**EXERCISE MATERIALS:**
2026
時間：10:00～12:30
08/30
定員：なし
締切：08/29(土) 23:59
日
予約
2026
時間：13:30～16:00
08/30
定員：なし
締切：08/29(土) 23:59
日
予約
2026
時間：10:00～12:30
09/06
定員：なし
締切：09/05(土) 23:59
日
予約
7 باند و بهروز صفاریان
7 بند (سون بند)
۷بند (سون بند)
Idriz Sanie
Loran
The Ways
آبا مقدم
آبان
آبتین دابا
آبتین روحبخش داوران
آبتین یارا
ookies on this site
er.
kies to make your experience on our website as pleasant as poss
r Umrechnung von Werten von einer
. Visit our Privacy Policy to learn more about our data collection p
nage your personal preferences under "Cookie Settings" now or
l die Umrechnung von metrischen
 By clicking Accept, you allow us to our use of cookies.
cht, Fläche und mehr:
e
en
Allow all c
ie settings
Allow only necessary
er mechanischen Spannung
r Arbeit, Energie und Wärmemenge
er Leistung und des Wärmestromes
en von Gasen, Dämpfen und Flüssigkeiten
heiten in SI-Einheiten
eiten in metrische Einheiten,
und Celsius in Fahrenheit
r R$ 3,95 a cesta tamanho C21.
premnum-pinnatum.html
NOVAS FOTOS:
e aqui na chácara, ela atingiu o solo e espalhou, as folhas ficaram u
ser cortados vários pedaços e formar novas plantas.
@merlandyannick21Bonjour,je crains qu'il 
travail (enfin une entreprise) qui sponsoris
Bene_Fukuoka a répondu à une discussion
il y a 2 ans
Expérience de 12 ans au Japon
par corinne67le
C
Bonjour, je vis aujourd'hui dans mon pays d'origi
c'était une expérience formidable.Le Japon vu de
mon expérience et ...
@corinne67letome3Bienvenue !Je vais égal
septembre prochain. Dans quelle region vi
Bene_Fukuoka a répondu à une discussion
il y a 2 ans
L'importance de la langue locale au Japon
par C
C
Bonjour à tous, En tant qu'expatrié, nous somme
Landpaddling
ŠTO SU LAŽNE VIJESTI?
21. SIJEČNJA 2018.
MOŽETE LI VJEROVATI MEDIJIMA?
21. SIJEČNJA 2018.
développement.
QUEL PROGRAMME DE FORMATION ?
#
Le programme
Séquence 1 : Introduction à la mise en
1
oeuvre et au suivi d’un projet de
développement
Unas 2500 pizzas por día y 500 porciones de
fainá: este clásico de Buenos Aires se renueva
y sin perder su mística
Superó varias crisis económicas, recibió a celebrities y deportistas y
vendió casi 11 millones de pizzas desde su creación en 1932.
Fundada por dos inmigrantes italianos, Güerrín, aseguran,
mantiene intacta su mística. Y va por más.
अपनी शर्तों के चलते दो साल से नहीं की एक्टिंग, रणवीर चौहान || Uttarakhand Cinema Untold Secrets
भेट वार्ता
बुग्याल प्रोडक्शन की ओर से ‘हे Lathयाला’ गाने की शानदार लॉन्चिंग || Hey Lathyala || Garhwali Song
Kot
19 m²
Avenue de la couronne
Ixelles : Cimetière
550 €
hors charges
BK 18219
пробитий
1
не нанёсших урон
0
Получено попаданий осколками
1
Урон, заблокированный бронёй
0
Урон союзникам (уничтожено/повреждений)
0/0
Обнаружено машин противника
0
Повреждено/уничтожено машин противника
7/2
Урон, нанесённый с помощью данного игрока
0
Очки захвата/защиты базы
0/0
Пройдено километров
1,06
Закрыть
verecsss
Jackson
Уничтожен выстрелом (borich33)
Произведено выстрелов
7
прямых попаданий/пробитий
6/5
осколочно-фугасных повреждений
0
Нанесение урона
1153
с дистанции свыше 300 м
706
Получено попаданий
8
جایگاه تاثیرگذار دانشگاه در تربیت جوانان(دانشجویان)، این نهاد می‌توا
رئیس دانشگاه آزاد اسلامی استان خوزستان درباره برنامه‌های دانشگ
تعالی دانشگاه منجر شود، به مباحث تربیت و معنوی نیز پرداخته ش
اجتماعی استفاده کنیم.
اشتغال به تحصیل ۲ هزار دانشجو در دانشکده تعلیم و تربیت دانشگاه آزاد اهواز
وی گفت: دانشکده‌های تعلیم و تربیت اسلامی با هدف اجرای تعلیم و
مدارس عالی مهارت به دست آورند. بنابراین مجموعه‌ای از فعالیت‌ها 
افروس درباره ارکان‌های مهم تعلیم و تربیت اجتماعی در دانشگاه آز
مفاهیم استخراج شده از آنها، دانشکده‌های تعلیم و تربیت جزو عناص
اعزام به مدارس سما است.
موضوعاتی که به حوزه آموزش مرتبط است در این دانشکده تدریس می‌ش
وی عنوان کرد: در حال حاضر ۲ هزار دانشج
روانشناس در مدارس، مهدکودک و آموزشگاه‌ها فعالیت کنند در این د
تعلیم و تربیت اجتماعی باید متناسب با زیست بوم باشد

**THE TASK:** From the line with "Séquence 1 : Introduction à la mise en" through the final line of the records, return each line exactly. Leave out the rest.

**ANSWER TO THE PROBLEM:**
Séquence 1 : Introduction à la mise en
1
oeuvre et au suivi d’un projet de
développement
Unas 2500 pizzas por día y 500 porciones de
fainá: este clásico de Buenos Aires se renueva
y sin perder su mística
Superó varias crisis económicas, recibió a celebrities y deportistas y
vendió casi 11 millones de pizzas desde su creación en 1932.
Fundada por dos inmigrantes italianos, Güerrín, aseguran,
mantiene intacta su mística. Y va por más.
अपनी शर्तों के चलते दो साल से नहीं की एक्टिंग, रणवीर चौहान || Uttarakhand Cinema Untold Secrets
भेट वार्ता
बुग्याल प्रोडक्शन की ओर से ‘हे Lathयाला’ गाने की शानदार लॉन्चिंग || Hey Lathyala || Garhwali Song
Kot
19 m²
Avenue de la couronne
Ixelles : Cimetière
550 €
hors charges
BK 18219
пробитий
1
не нанёсших урон
0
Получено попаданий осколками
1
Урон, заблокированный бронёй
0
Урон союзникам (уничтожено/повреждений)
0/0
Обнаружено машин противника
0
Повреждено/уничтожено машин противника
7/2
Урон, нанесённый с помощью данного игрока
0
Очки захвата/защиты базы
0/0
Пройдено километров
1,06
Закрыть
verecsss
Jackson
Уничтожен выстрелом (borich33)
Произведено выстрелов
7
прямых попаданий/пробитий
6/5
осколочно-фугасных повреждений
0
Нанесение урона
1153
с дистанции свыше 300 м
706
Получено попаданий
8
جایگاه تاثیرگذار دانشگاه در تربیت جوانان(دانشجویان)، این نهاد می‌توا
رئیس دانشگاه آزاد اسلامی استان خوزستان درباره برنامه‌های دانشگ
تعالی دانشگاه منجر شود، به مباحث تربیت و معنوی نیز پرداخته ش
اجتماعی استفاده کنیم.
اشتغال به تحصیل ۲ هزار دانشجو در دانشکده تعلیم و تربیت دانشگاه آزاد اهواز
وی گفت: دانشکده‌های تعلیم و تربیت اسلامی با هدف اجرای تعلیم و
مدارس عالی مهارت به دست آورند. بنابراین مجموعه‌ای از فعالیت‌ها 
افروس درباره ارکان‌های مهم تعلیم و تربیت اجتماعی در دانشگاه آز
مفاهیم استخراج شده از آنها، دانشکده‌های تعلیم و تربیت جزو عناص
اعزام به مدارس سما است.
موضوعاتی که به حوزه آموزش مرتبط است در این دانشکده تدریس می‌ش
وی عنوان کرد: در حال حاضر ۲ هزار دانشج
روانشناس در مدارس، مهدکودک و آموزشگاه‌ها فعالیت کنند در این د
تعلیم و تربیت اجتماعی باید متناسب با زیست بوم باشد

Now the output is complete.